→ **Assigned task**
The data below should be restated word for word, with every picture omitted.

■ ■ ■

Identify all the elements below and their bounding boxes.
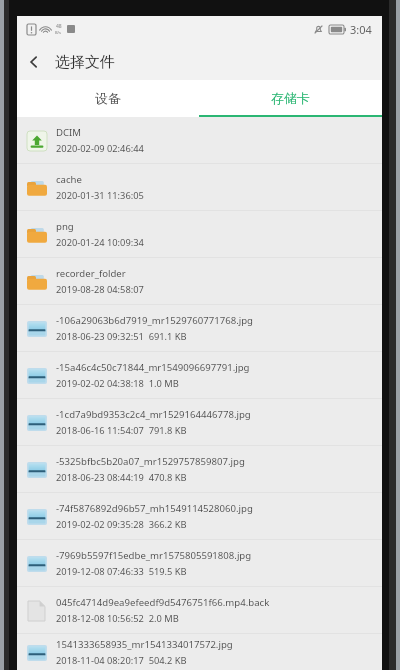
button[interactable]: recorder_folder — [17, 258, 382, 304]
button[interactable]: -5325bfbc5b20a07_mr1529757859807.jpg — [17, 446, 382, 492]
staticText: 48 — [56, 23, 62, 30]
staticText: 2018-06-23 08:44:19 470.8 KB — [56, 471, 187, 484]
staticText: 1541333658935_mr1541334017572.jpg — [56, 638, 233, 651]
staticText: cache — [56, 173, 82, 186]
staticText: 选择文件 — [55, 53, 115, 72]
button[interactable]: -15a46c4c50c71844_mr1549096697791.jpg — [17, 352, 382, 398]
staticText: 2020-01-31 11:36:05 — [56, 189, 144, 202]
button[interactable]: -1cd7a9bd9353c2c4_mr1529164446778.jpg — [17, 399, 382, 445]
button[interactable]: 1541333658935_mr1541334017572.jpg — [17, 634, 382, 670]
staticText: 045fc4714d9ea9efeedf9d5476751f66.mp4.bac… — [56, 596, 270, 609]
staticText: 2018-12-08 10:56:52 2.0 MB — [56, 612, 179, 625]
staticText: 2020-01-24 10:09:34 — [56, 236, 144, 249]
staticText: png — [56, 220, 74, 233]
button[interactable]: 存储卡 — [199, 80, 382, 115]
staticText: 2018-06-16 11:54:07 791.8 KB — [56, 424, 187, 437]
button[interactable]: 设备 — [17, 80, 199, 115]
staticText: 2019-02-02 09:35:28 366.2 KB — [56, 518, 187, 531]
button[interactable]: cache — [17, 164, 382, 210]
staticText: 设备 — [95, 90, 121, 106]
button[interactable]: png — [17, 211, 382, 257]
staticText: recorder_folder — [56, 267, 126, 280]
staticText: 3:04 — [350, 22, 372, 37]
staticText: 2018-06-23 09:32:51 691.1 KB — [56, 330, 187, 343]
button[interactable]: 045fc4714d9ea9efeedf9d5476751f66.mp4.bac… — [17, 587, 382, 633]
staticText: 2018-11-04 08:20:17 504.2 KB — [56, 654, 187, 667]
staticText: -74f5876892d96b57_mh1549114528060.jpg — [56, 502, 253, 515]
staticText: DCIM — [56, 126, 82, 139]
button[interactable]: DCIM — [17, 117, 382, 163]
staticText: 2019-12-08 07:46:33 519.5 KB — [56, 565, 187, 578]
staticText: -5325bfbc5b20a07_mr1529757859807.jpg — [56, 455, 245, 468]
staticText: -1cd7a9bd9353c2c4_mr1529164446778.jpg — [56, 408, 251, 421]
button[interactable]: Back — [17, 45, 51, 79]
button[interactable]: -7969b5597f15edbe_mr1575805591808.jpg — [17, 540, 382, 586]
staticText: 2019-02-02 04:38:18 1.0 MB — [56, 377, 179, 390]
staticText: 存储卡 — [271, 90, 310, 106]
button[interactable]: -106a29063b6d7919_mr1529760771768.jpg — [17, 305, 382, 351]
button[interactable]: -74f5876892d96b57_mh1549114528060.jpg — [17, 493, 382, 539]
staticText: -7969b5597f15edbe_mr1575805591808.jpg — [56, 549, 252, 562]
staticText: -106a29063b6d7919_mr1529760771768.jpg — [56, 314, 253, 327]
staticText: -15a46c4c50c71844_mr1549096697791.jpg — [56, 361, 250, 374]
staticText: B/s — [55, 30, 62, 35]
staticText: 2020-02-09 02:46:44 — [56, 142, 144, 155]
staticText: 2019-08-28 04:58:07 — [56, 283, 144, 296]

■ ■ ■

→ **Response below**
Identify all the elements below and their bounding boxes.
button[interactable]: recorder_folder — [17, 258, 382, 304]
button[interactable]: -5325bfbc5b20a07_mr1529757859807.jpg — [17, 446, 382, 492]
staticText: 48 — [56, 23, 62, 30]
staticText: 2018-06-23 08:44:19 470.8 KB — [56, 471, 187, 484]
staticText: 1541333658935_mr1541334017572.jpg — [56, 638, 233, 651]
staticText: cache — [56, 173, 82, 186]
staticText: 选择文件 — [55, 53, 115, 72]
button[interactable]: -15a46c4c50c71844_mr1549096697791.jpg — [17, 352, 382, 398]
staticText: 2020-01-31 11:36:05 — [56, 189, 144, 202]
button[interactable]: -1cd7a9bd9353c2c4_mr1529164446778.jpg — [17, 399, 382, 445]
button[interactable]: 1541333658935_mr1541334017572.jpg — [17, 634, 382, 670]
staticText: 045fc4714d9ea9efeedf9d5476751f66.mp4.bac… — [56, 596, 270, 609]
staticText: 2018-12-08 10:56:52 2.0 MB — [56, 612, 179, 625]
staticText: 2020-01-24 10:09:34 — [56, 236, 144, 249]
staticText: png — [56, 220, 74, 233]
button[interactable]: 存储卡 — [199, 80, 382, 115]
staticText: 2018-06-16 11:54:07 791.8 KB — [56, 424, 187, 437]
button[interactable]: 设备 — [17, 80, 199, 115]
staticText: 2019-02-02 09:35:28 366.2 KB — [56, 518, 187, 531]
button[interactable]: cache — [17, 164, 382, 210]
staticText: 设备 — [95, 90, 121, 106]
button[interactable]: png — [17, 211, 382, 257]
staticText: recorder_folder — [56, 267, 126, 280]
staticText: 3:04 — [350, 22, 372, 37]
staticText: 2018-06-23 09:32:51 691.1 KB — [56, 330, 187, 343]
button[interactable]: 045fc4714d9ea9efeedf9d5476751f66.mp4.bac… — [17, 587, 382, 633]
staticText: 2018-11-04 08:20:17 504.2 KB — [56, 654, 187, 667]
staticText: -74f5876892d96b57_mh1549114528060.jpg — [56, 502, 253, 515]
staticText: DCIM — [56, 126, 82, 139]
button[interactable]: DCIM — [17, 117, 382, 163]
staticText: 2019-12-08 07:46:33 519.5 KB — [56, 565, 187, 578]
staticText: -5325bfbc5b20a07_mr1529757859807.jpg — [56, 455, 245, 468]
staticText: -1cd7a9bd9353c2c4_mr1529164446778.jpg — [56, 408, 251, 421]
button[interactable]: Back — [17, 45, 51, 79]
button[interactable]: -7969b5597f15edbe_mr1575805591808.jpg — [17, 540, 382, 586]
staticText: 2019-02-02 04:38:18 1.0 MB — [56, 377, 179, 390]
staticText: 存储卡 — [271, 90, 310, 106]
button[interactable]: -106a29063b6d7919_mr1529760771768.jpg — [17, 305, 382, 351]
button[interactable]: -74f5876892d96b57_mh1549114528060.jpg — [17, 493, 382, 539]
staticText: -7969b5597f15edbe_mr1575805591808.jpg — [56, 549, 252, 562]
staticText: -106a29063b6d7919_mr1529760771768.jpg — [56, 314, 253, 327]
staticText: -15a46c4c50c71844_mr1549096697791.jpg — [56, 361, 250, 374]
staticText: B/s — [55, 30, 62, 35]
staticText: 2020-02-09 02:46:44 — [56, 142, 144, 155]
staticText: 2019-08-28 04:58:07 — [56, 283, 144, 296]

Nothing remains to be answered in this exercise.